WHEREAS, Agent and Lenders are willing, subject to and upon the terms and
conditions herein set forth, to so amend and restate the Original Credit
Agreement.

NOW, THEREFORE, in consideration of the premises and the agreements, provisions
and covenants herein contained, Borrower, Lenders and Agent hereby agree that
the Original Credit Agreement (including, without limitation, the exhibits and
schedules thereto) is, subject to the satisfaction of the conditions set forth
in subsection 7.3 hereof, amended and restated in its entirety by this
Agreement.

                                   SECTION 1

                           AMOUNTS AND TERMS OF LOANS

1.1      LOANS. Subject to the terms and conditions of this Agreement and in
reliance upon the representations and warranties of Borrower and Holdings
contained herein:

         (A)      TERM LOAN A AND TERM LOAN B. (a) As of the date hereof and
                  immediately prior to the Second Amendment and Restatement
                  Date,

                  (1)      the outstanding principal balance of the term loan
                           ("TERM LOAN A") in the original principal amount of
                           $22,000,000 and originally advanced hereunder on
                           January 23, 1998, is $13,093,750 and remains
                           outstanding and the Borrower agrees that such
                           principal amount is owing without defense, offset,
                           recoupment or deduction and

                  (2)      the outstanding principal balance of the term loan
                           ("TERM LOAN B") in the original principal amount of
                           $18,000,000 advanced hereunder on January 23, 1998
                           and of an additional $38,500,000 advanced hereunder
                           on June 30, 1998 is $54,788,500.00, and the Borrower
                           agrees that such principal amount is owing without
                           defense, offset, recoupment or deduction,

                  (3)      subject to the terms and conditions hereof, on the
                           Second Amendment and Restatement Date, the Lenders
                           severally and not jointly agree to lend to the
                           Borrower their respective Pro Rata Shares
                           ("INCREMENTAL TERM LOAN A") of an additional amount,
                           to be added to and to become a part of Term Loan A
                           equal to $6,906,250.00, and

                  (4)      after giving effect to the advance of Incremental
                           Term Loan A, the outstanding principal balance of
                           Term Loan A will be $20,000,000 and after giving
                           effect to the Term Loan B Prepayment, (as hereinafter
                           defined) the outstanding principal balance of Term
                           Loan B shall be $30,000,000 (Term Loan A and Term
                           Loan B, hereinafter sometimes referred to
                           individually as a "TERM LOAN" and collectively as
                           "TERM LOANS").

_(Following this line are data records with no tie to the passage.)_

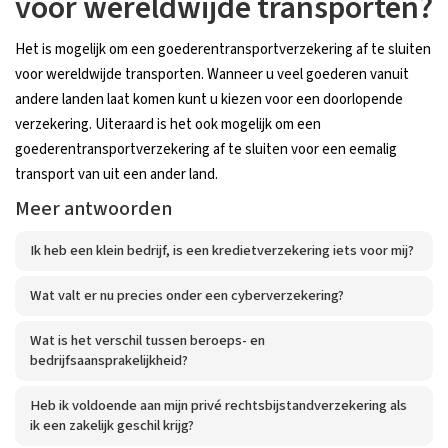
voor wereldwijde transporten?
Het is mogelijk om een goederentransportverzekering af te sluiten
voor wereldwijde transporten. Wanneer u veel goederen vanuit
andere landen laat komen kunt u kiezen voor een doorlopende
verzekering. Uiteraard is het ook mogelijk om een
goederentransportverzekering af te sluiten voor een eemalig
transport van uit een ander land.
Meer antwoorden
Ik heb een klein bedrijf, is een kredietverzekering iets voor mij?
Wat valt er nu precies onder een cyberverzekering?
Wat is het verschil tussen beroeps- en
bedrijfsaansprakelijkheid?
Heb ik voldoende aan mijn privé rechtsbijstandverzekering als
ik een zakelijk geschil krijg?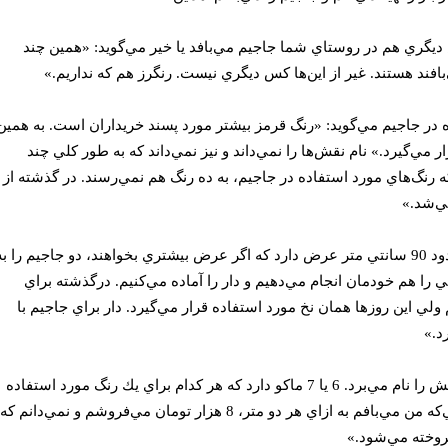
 ديگري هم در روستاي شما جاجيم مي‌بافد يا خير مي‌گويد: «همين چند
افند هستند. غير از اين‌ها‌ كس ديگري نيست. رنگرز هم كه نداريم.»
 در جاجيم مي‌گويد: «‌رنگ قرمز بيشتر مورد پسند خريداران است. به همين
 مي‌گيرد.» نام نقش‌ها‌ را نمي‌داند و نيز نمي‌داند كه به طور كلي چند
ه رنگ‌ها‌ي مورد استفاده در جاجيم، به ده رنگ هم نمي‌رسند. در گذشته از
ي‌شد.»
پهن ترين جاجيمي‌كه مي‌بافند حدود 90 سانتي متر عرض دارد كه اگر عرض بيشتري بخواهند، دو جاجيم را ب
 را هم خودمان انجام مي‌دهيم و دار را آماده مي‌كنيم. درگذشته براي
 ولي اين روزها همان نخ مورد استفاده قرار مي‌گيرد. دار براي جاجيم با
سپس يك به يك قطعات دستگاهش را نام مي‌برد. 6 يا 7 ماكو دارد كه هر كدام براي يك رنگ مورد استفاده
قرار مي‌گيرد. مي‌گويد: «جاجيمي‌كه من مي‌بافم به ازاي هر دو متر، 8 هزار تومان مي‌فروشم و نمي‌دانم كه
روخته مي‌شود.»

                           Borrower shall repay Term Loan A and Term Loan B
                           through periodic payments on the dates and in the
                           amounts indicated below (together with the
                           installments referred to in subsection 1.1(B)(2),
                           "SCHEDULED INSTALLMENTS").

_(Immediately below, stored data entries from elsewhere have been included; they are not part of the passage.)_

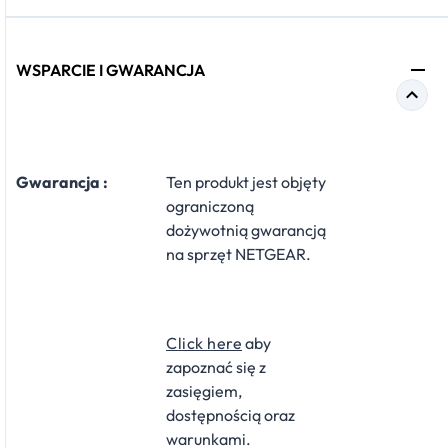
WSPARCIE I GWARANCJA
Gwarancja :
Ten produkt jest objęty
ograniczoną
dożywotnią gwarancją
na sprzęt NETGEAR.
Click here
aby
zapoznać się z
zasięgiem,
dostępnością oraz
warunkami.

                                      -2-
<PAGE>

                   TERM LOAN A:

<TABLE>
<CAPTION>
--------------------------------------------------
      DATE              SCHEDULED INSTALLMENT
--------------------------------------------------
<S>                     <C>
June 30, 2002                 $  425,000
--------------------------------------------------
September 30, 2002            $  425,000
--------------------------------------------------
December 31, 2002             $  425,000
--------------------------------------------------
March 31, 2003                $  425,000
--------------------------------------------------
June 30, 2003                 $  675,000
--------------------------------------------------
September 30, 2003            $  675,000
--------------------------------------------------
December 31, 2003             $  675,000
--------------------------------------------------
March 31, 2004                $  675,000
--------------------------------------------------
June 30, 2004                 $  925,000
--------------------------------------------------
September 30, 2004            $  925,000
--------------------------------------------------
December 31, 2004             $  925,000
--------------------------------------------------
March 31, 2005                $  925,000
--------------------------------------------------
June 30, 2005                 $1,300,000
--------------------------------------------------
September 30, 2005            $1,300,000
--------------------------------------------------
December 31, 2005             $1,300,000
--------------------------------------------------
March 31, 2006                $1,300,000
--------------------------------------------------
June 30, 2006                 $1,675,000
--------------------------------------------------
September 30, 2006            $1,675,000
--------------------------------------------------
December 31, 2006             $1,675,000
--------------------------------------------------
March 31, 2007                $1,675,000
--------------------------------------------------
</TABLE>

                                      -3-
<PAGE>

                  TERM LOAN B:

<TABLE>
<CAPTION>
--------------------------------------------------
       DATE             SCHEDULED INSTALLMENT
--------------------------------------------------
<S>                     <C>
June 30, 2002                 $   75,000
--------------------------------------------------
September 30, 2002            $   75,000
--------------------------------------------------
December 31, 2002             $   75,000
--------------------------------------------------
March 31, 2003                $   75,000
--------------------------------------------------
June 30, 2003                 $   75,000
--------------------------------------------------
September 30, 2003            $   75,000
--------------------------------------------------
December 31, 2003             $   75,000
--------------------------------------------------
March 31, 2004                $   75,000
--------------------------------------------------
June 30, 2004                 $   75,000
--------------------------------------------------
September 30, 2004            $   75,000
--------------------------------------------------
December 31, 2004             $   75,000
--------------------------------------------------
March 31, 2005                $   75,000
--------------------------------------------------
June 30, 2005                 $   75,000
--------------------------------------------------
September 30, 2005            $   75,000
--------------------------------------------------
December 31, 2005             $   75,000
--------------------------------------------------
March 31, 2006                $   75,000
--------------------------------------------------
June 30, 2006                 $   75,000
--------------------------------------------------
September 30, 2006            $   75,000
--------------------------------------------------
December 31, 2006             $   75,000
--------------------------------------------------
March 31, 2007                $   75,000
--------------------------------------------------
June 30, 2007                 $3,125,000
--------------------------------------------------
September 30, 2007            $3,125,000
--------------------------------------------------
December 31, 2007             $3,125,000
--------------------------------------------------
March 31, 2008                $3,125,000
--------------------------------------------------
June 30, 2008                 $4,000,000
--------------------------------------------------
September 30, 2008            $4,000,000
--------------------------------------------------
December 31, 2008             $4,000,000
--------------------------------------------------
March 31, 2009                $4,000,000
--------------------------------------------------
</TABLE>

                           Amounts borrowed under this subsection 1.1(A) and
                           repaid may not be reborrowed.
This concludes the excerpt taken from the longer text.